One of the problems with Open Data, - Source, and Standards (ODOSOS) is to get critical mass: for the project to move forward, you need both a good user community and an active developers community. The first is the crucial reward for the latter: people using your work is the incentive. Sometimes, a project does not succeed in doing that; Rich was questioning if his ChemPedia project built up enough mass.

This also applies to wikis. WikiPedia clearly has enough critical mass, but is struggling with scaling, which is another problem you can encounter. Building a dedicated, domain specific wiki allows you to do things the way you like. For example, the can be used to build up the knowledge base around a specific problem. For example, HIV drugs (see HIVdb as an example knowledge base). The wiki could contain information you need for your data analysis. The developers team will likely be small, but the data will be highly curated. You are basically both the developer and the user community. Hopefully, in good Open Notebook Science manner, things will grow, and others will join in on building the knowledge base.
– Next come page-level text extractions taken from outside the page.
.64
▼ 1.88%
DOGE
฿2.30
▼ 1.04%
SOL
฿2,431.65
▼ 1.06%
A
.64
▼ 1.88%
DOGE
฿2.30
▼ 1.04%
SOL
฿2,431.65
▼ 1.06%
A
Semantic MediaWiki bridges the human readable wiki content, with machine readable RDF content. This wiki does require some additional annotation, but at the same time makes important facts machine readable. The Bioclipse Wiki is using it, though we are not yet taking advantage of the RDF exposure.
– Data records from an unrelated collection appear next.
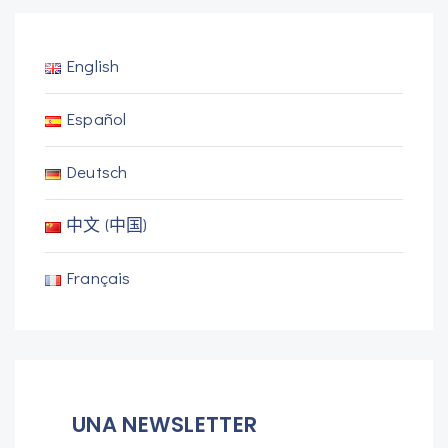
English
Español
Deutsch
中文 (中国)
Français
UNA NEWSLETTER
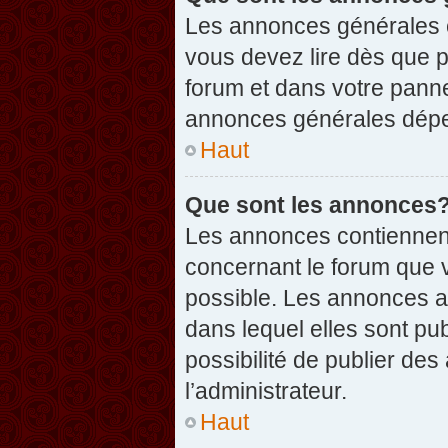
Les annonces générales c
vous devez lire dès que 
forum et dans votre pannea
annonces générales dépen
Haut
Que sont les annonces
Les annonces contiennent
concernant le forum que v
possible. Les annonces 
dans lequel elles sont p
possibilité de publier d
l’administrateur.
Haut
Now, returning to the critical mass aspect we started with. Samuel, who did a project with me on reasoning with Prolog in Bioclipse, is now doing a Google Summer of Code project (is there any significance in the fact that three Bioclipse developers are student of have been mentor in the GSoC? :) within the Semantic MediaWiki project. In particular, one of the things he was just working on, is the import of RDF into a wiki.
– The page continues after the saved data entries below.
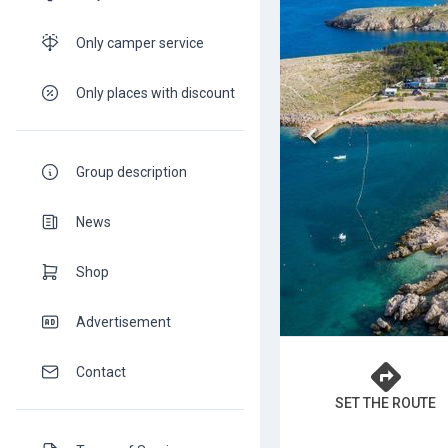
Only camper service
Only places with discount
Group description
News
Shop
Advertisement
Contact
SET THE ROUTE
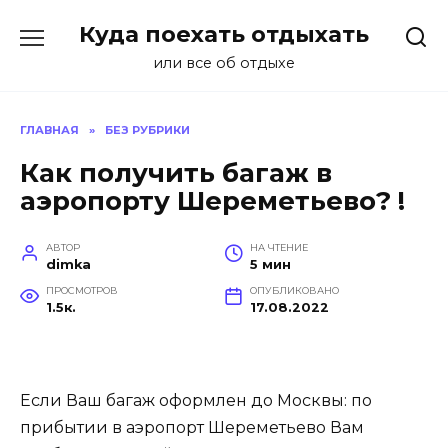
Перейти
Куда поехать отдыхать
к
содержанию
или все об отдыхе
ГЛАВНАЯ
»
БЕЗ РУБРИКИ
Как получить багаж в
аэропорту Шереметьево? !
АВТОР
НА ЧТЕНИЕ
dimka
5 мин
ПРОСМОТРОВ
ОПУБЛИКОВАНО
1.5к.
17.08.2022
Если Ваш багаж оформлен до Москвы: по
прибытии в аэропорт Шереметьево Вам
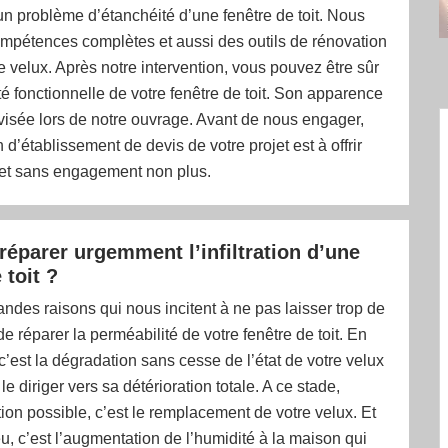
un problème d’étanchéité d’une fenêtre de toit. Nous
mpétences complètes et aussi des outils de rénovation
de velux. Après notre intervention, vous pouvez être sûr
té fonctionnelle de votre fenêtre de toit. Son apparence
visée lors de notre ouvrage. Avant de nous engager,
 d’établissement de devis de votre projet est à offrir
 et sans engagement non plus.
réparer urgemment l’infiltration d’une
 toit ?
randes raisons qui nous incitent à ne pas laisser trop de
e réparer la perméabilité de votre fenêtre de toit. En
 c’est la dégradation sans cesse de l’état de votre velux
le diriger vers sa détérioration totale. A ce stade,
tion possible, c’est le remplacement de votre velux. Et
u, c’est l’augmentation de l’humidité à la maison qui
Oh goodies! That is pretty cool, don't you think? Just pull together RDF from your field of interest, drop it on the wiki, and you have your initial wiki the experts can continue to curate, add facts, etc. He already told me about his plans to add a SPARQL end point for the Semantic MediaWiki software.

Monday, June 21, 2010

All CrystalEye data available as PDDL

I do not think I have seen this earlier, but I do not visit the
homepage regularly. But congratulations to the CrystalEye team for
releasing the data explicitly as PDDL! I cannot stress enough how useful it is if you add a statement like this to your public domain data. Well done!

Sunday, June 20, 2010

Looking at your statistical models...

I do not think I have ever blogged the paper that played an important role in my thesis (doi:10.1021/ci990038z); research of one of the papers in my thesis, started with the hypothesis proposed therein. The paper had a really good idea; but, unfortunately, it did not contain the data to support the hypothesis. That gets me to one important lesson I learned: a QSAR data set of less than 100 molecules is not enough to make untargeted statistical models.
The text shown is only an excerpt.